EBA publishes final Report on the amendment of its technical standards on the exemption to strong customer authentication for account access

The European Banking Authority (EBA) published today its final Report on the amendment of its Regulatory technical standards (RTS) on strong customer authentication and secure communication (SCA&CSC) under the Payment Services Directive (PSD2). The changes introduce a new mandatory exemption to SCA that will require account providers not to apply SCA when customers use an account information service provider (AISP) to access their payment account information, provided certain conditions are met. The amendment aims to reduce frictions for customers using such services and to mitigate the impact that the frequent application of SCA and the inconsistent application of the current exemption have on AISPs’ services.

Following a public consultation that has attracted more than 1,200 responses, as well as an extensive analysis of such feedback, the EBA has introduced some changes to the draft amending RTS, while retaining the mandatory exemption and the extension of the frequency for the renewal of SCA from every 90 days to every 180 days proposed in the Consultation Paper.

These amendments are those that the EBA is legally in a position to make to address the issues identified. Other mitigations to address these issues are conceivable but would require changes to the Directive itself, which is beyond the EBA’s powers.
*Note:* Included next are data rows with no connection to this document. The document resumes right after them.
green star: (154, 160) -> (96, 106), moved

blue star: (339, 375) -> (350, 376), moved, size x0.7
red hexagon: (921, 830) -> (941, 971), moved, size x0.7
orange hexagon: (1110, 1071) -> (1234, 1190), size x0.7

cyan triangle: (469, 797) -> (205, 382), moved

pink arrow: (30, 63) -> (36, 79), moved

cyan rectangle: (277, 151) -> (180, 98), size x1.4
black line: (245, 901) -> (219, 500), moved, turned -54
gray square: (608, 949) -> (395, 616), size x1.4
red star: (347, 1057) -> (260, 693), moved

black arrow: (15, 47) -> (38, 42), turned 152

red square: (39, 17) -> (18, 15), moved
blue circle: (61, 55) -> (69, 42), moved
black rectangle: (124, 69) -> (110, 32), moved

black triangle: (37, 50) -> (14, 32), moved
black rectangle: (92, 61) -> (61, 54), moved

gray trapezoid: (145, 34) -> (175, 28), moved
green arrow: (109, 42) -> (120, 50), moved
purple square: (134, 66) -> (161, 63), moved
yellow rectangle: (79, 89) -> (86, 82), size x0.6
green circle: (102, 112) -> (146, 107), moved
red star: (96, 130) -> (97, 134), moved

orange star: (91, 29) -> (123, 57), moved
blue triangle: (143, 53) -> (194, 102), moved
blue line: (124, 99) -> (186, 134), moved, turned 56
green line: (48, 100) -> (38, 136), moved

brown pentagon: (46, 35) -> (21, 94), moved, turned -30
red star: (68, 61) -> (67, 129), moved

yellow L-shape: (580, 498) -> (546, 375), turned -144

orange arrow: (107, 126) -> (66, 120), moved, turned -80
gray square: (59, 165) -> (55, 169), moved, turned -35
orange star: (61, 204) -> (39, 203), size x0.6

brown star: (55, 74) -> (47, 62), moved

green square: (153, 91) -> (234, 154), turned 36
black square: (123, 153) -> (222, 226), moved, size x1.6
The amendments to the RTS are envisaged to apply 7 months after the publication of the amending RTS in the Official Journal of the EU.

Legal basis and background

• In fulfilment of the mandate in Article 98(1) of the PSD2, the EBA has developed the RTS on SCA&CSC which specify the requirements of SCA and the exemptions to SCA. The RTS were submitted to the European Commission (EC) in January 2017 and apply as of 14 September 2019.
• The EBA has developed these draft amending RTS in accordance with Article 98(5) of the PSD2, which provides that the EBA shall review and, if appropriate, update the RTS on SCA&CSC on a regular basis in order, inter alia, to take account of innovation and technological developments, and also in accordance with Article 8(1)(ka) of the EBA Founding Regulation, which provides that the EBA shall publish on its website, and update regularly, all its regulatory technical standards.